[Extracted page text data]

*** Block opens ***

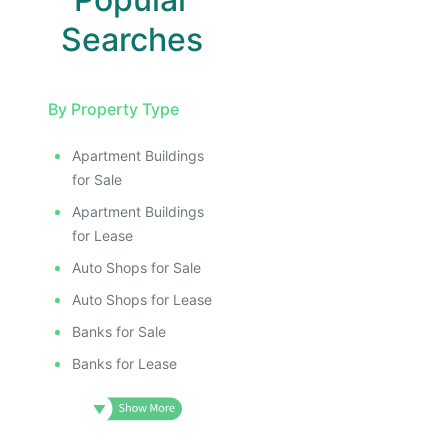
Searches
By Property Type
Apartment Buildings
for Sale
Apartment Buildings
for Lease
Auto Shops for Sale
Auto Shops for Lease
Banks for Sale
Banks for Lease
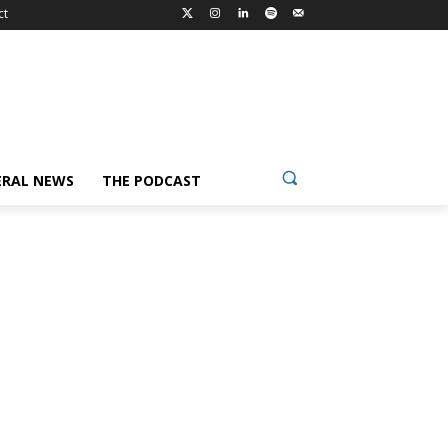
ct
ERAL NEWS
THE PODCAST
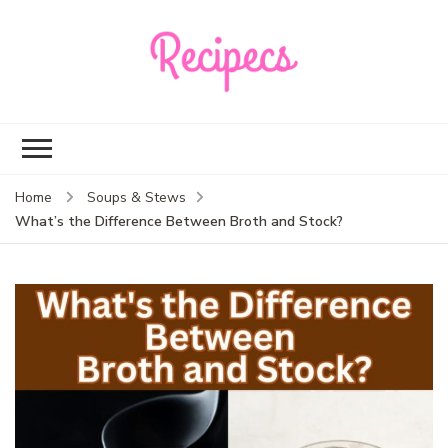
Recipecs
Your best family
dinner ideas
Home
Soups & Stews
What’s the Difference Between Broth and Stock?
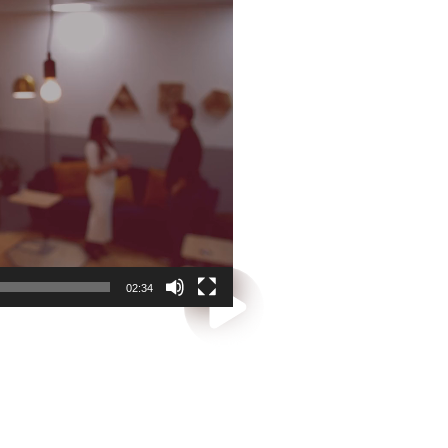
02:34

*** Block closes ***

▶ _Exercise prompt_:
Except for the pictures, set down all of the records exactly as they are.

▶ _Answer_:
Searches
By Property Type
Apartment Buildings
for Sale
Apartment Buildings
for Lease
Auto Shops for Sale
Auto Shops for Lease
Banks for Sale
Banks for Lease
ct
ERAL NEWS
THE PODCAST
Recipecs
Your best family
dinner ideas
Home
Soups & Stews
What’s the Difference Between Broth and Stock?
02:34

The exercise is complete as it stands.